Elderly patients hospitalized for hip fracture surgery also carried biomarkers of developing Alzheimer’s disease despite no clinical evidence of dementia, according to a new study conducted by researchers at Johns Hopkins University School of Medicine and published in PLOS ONE.
Johns Hopkins researchers discovered biomarkers of Alzheimer’s disease in most of the hip-fracture patients’ spinal fluid samples, adding to the evidence that brain alterations that lead to poor balance in older people may underpin both increased risk of hip-fracturing falls and Alzheimer’s disease, and that hip fracture itself may therefore serve as a first sign of undiagnosed disease.
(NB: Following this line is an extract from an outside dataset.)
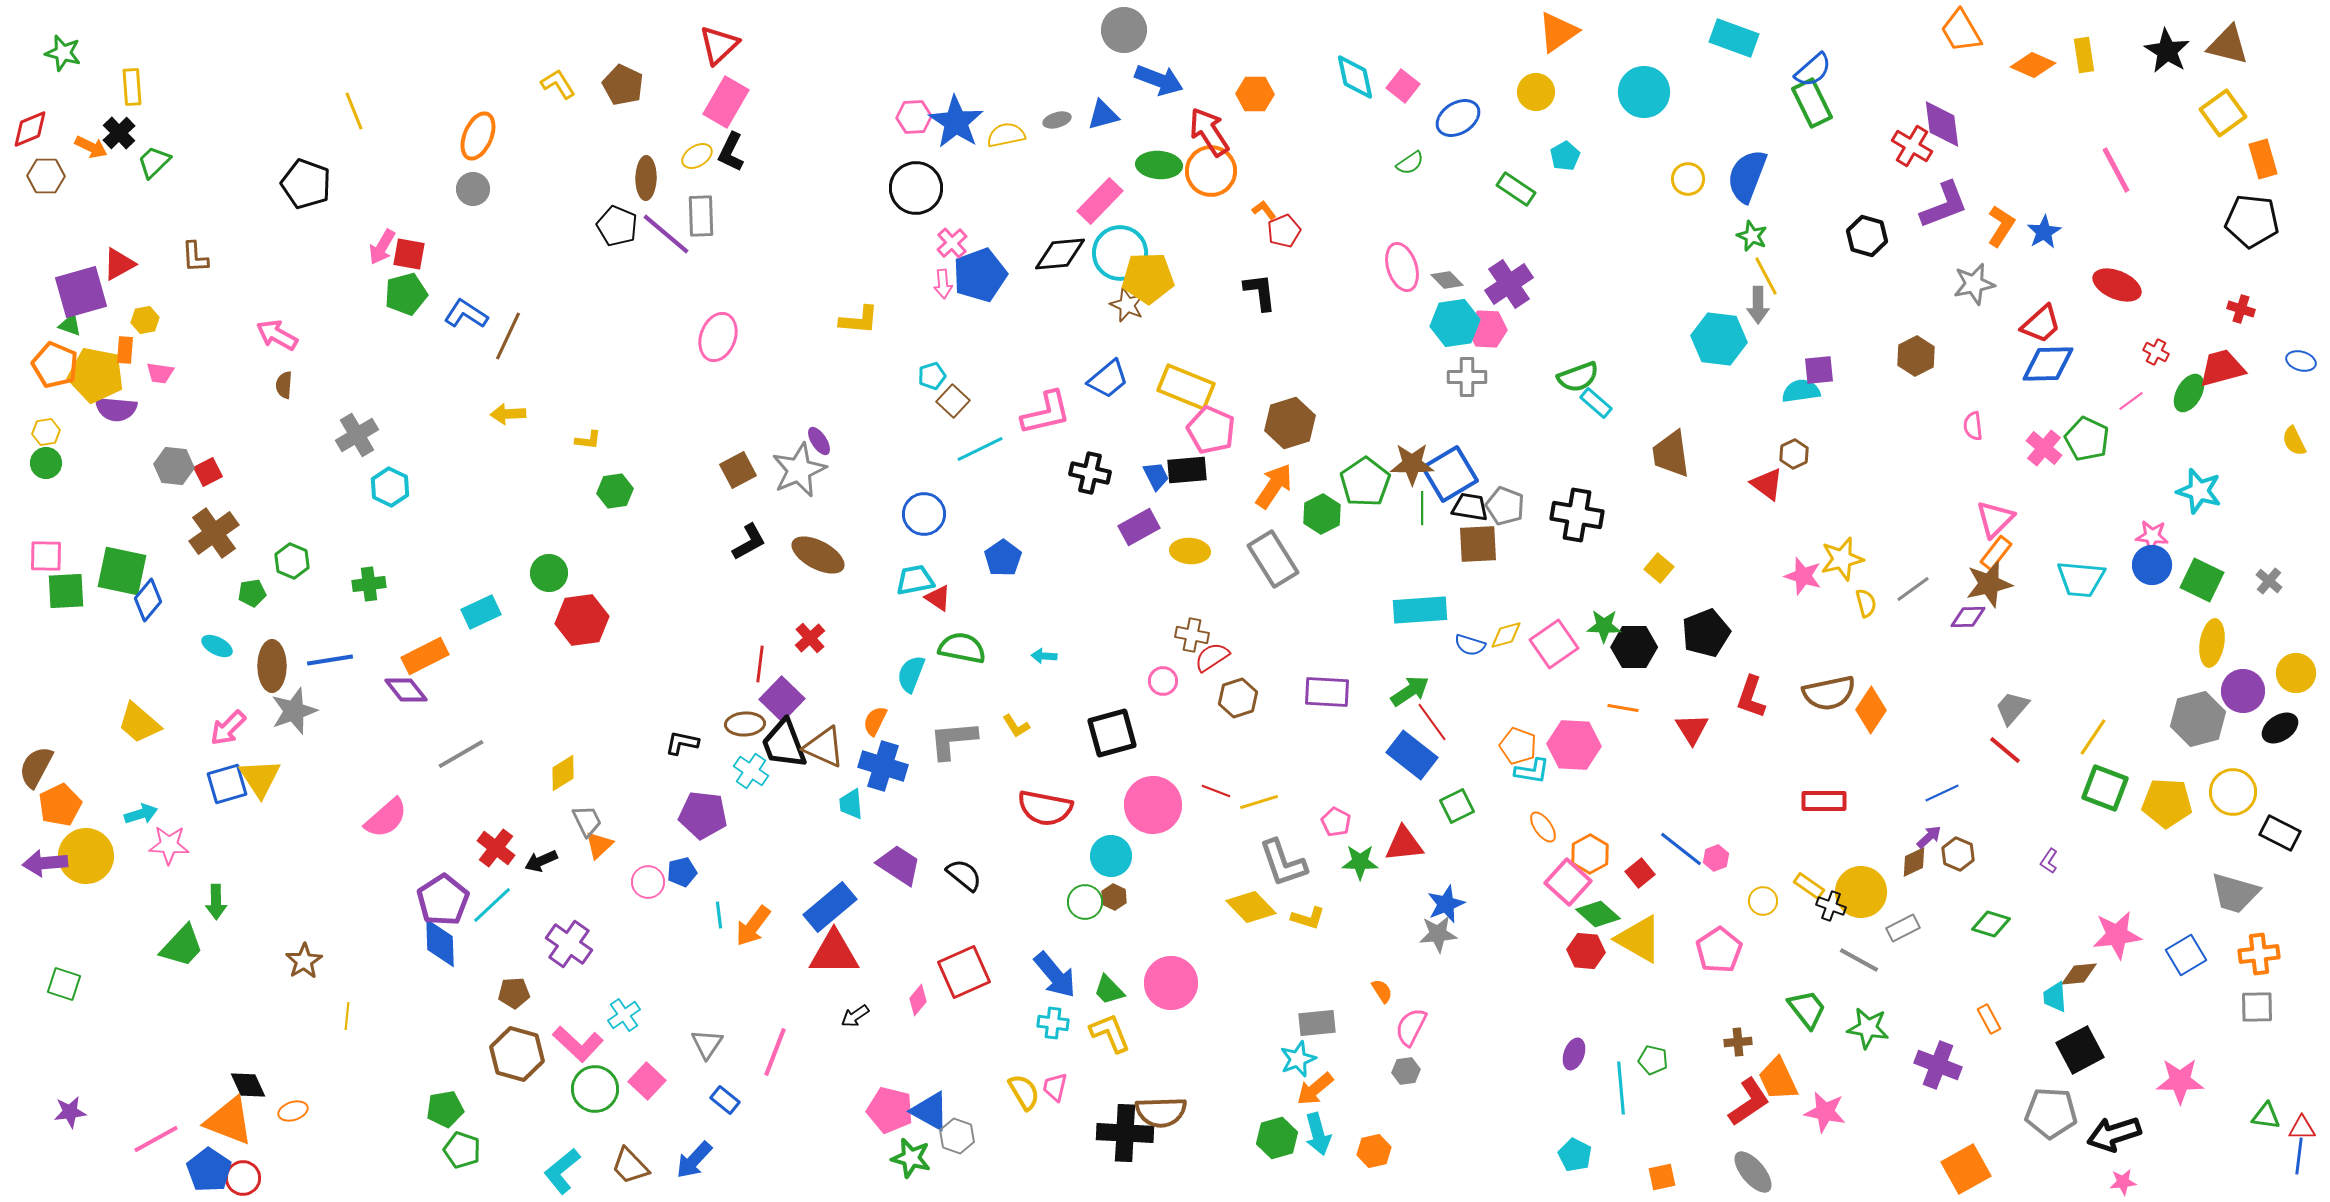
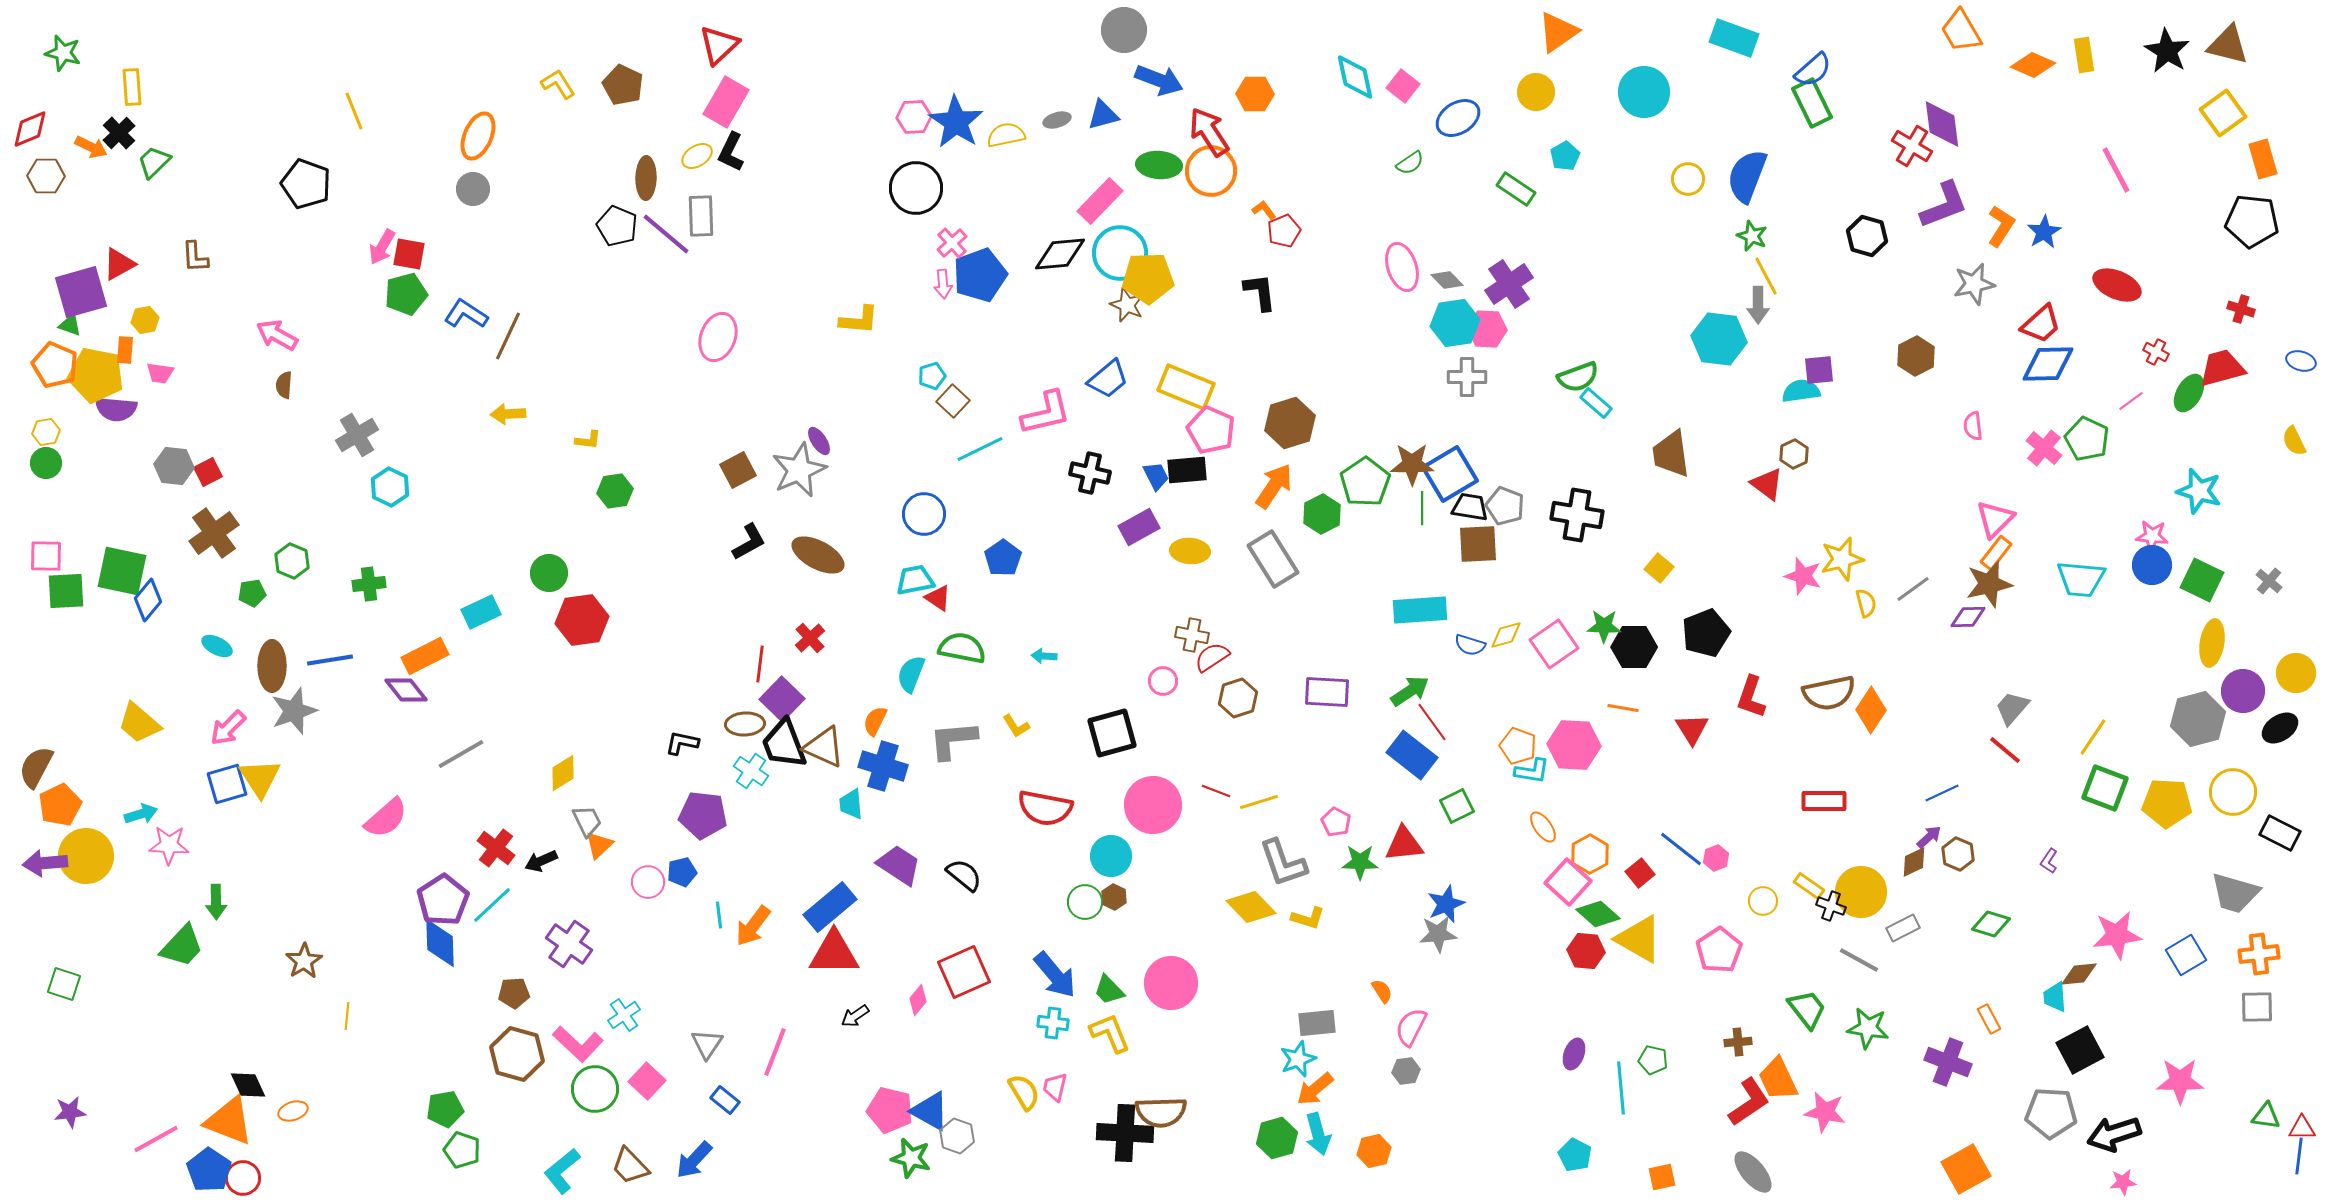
purple cross at (1938, 1065): moved 10 px right, 3 px up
“… many of our study participants were active and living independently without overt signs of Alzheimer’s disease,” said Esther Oh, M.D., Ph.D., associate professor of medicine at the Johns Hopkins University School of Medicine and associate director of the Johns Hopkins Memory and Alzheimer’s Treatment Center. However, she cautioned that this study should not be used to suggest that all hip-fracture patients also carry Alzheimer’s biomarkers or should they have their spinal fluid tested for them. However, it would be wise, Oh said, to monitor patients who have experienced a hip repair surgery after a fall for signs of post-operative delirium or other mental or cognitive problems during recovery.
Oh noted that several international studies have shown that up to a quarter of older adults hospitalized for hip fracture surgery are likely to die within the following year, results suggesting that a serious medical condition may have been simmering undiagnosed prior to the falls that sent them to the hospital.
Testing for Alzheimer’s disease biomarkers is not covered by Medicare and isn’t routinely performed on older adults. It can be done by an amyloid PET scan or by using biomarkers from spinal fluid, such as in this study. The PET scan test costs at least $3,000. The spinal fluid analysis is still mostly used for research, although it is commercially available in some laboratories.
Oh’s new study was in part a response to results of research published late 2018 in JAMA Surgery by Johns Hopkins researchers, which showed that 34 percent of hip fracture patients develop delirium during their hospital stay, a condition characterized by restlessness, delusions and incoherent thoughts and speech. Because patients with Alzheimer’s disease are more likely to experience these symptoms, and because of the higher than normal mortality rate associated with hip fracture compared with other surgeries, Oh and her team designed their study to directly test hip fracture patients for Alzheimer’s disease biomarkers.
For the research, the Johns Hopkins team recruited 200 hip fracture patients admitted to The Johns Hopkins Hospital and Johns Hopkins Bayview Medical Center from November 2011 to May 2016. Participants were an average of 82 years old, ranging from 65 to 102. Most of the participants, 74 percent, were women. Some 96 percent were white. The study also only included hip fracture patients who had received spinal (local) anesthesia before surgery so that spinal fluid samples could be collected at the time of anesthetic injection.
In 168 of the patients, the spinal fluid samples were tested for elevated levels of commonly accepted biomarkers of Alzheimer’s and other neurodegenerative diseases. The biomarkers included the proteins amyloid beta 42 (Aβ42), Aβ40, tau, and tau with a phosphate chemical group attached (p-tau). The amyloid proteins and tau are found in hallmark, tangled clumps in nerve cells, and in plaques that form in the brains of people with advanced Alzheimer’s. High levels of p-tau indicate brain injury or other types of brain cell damage.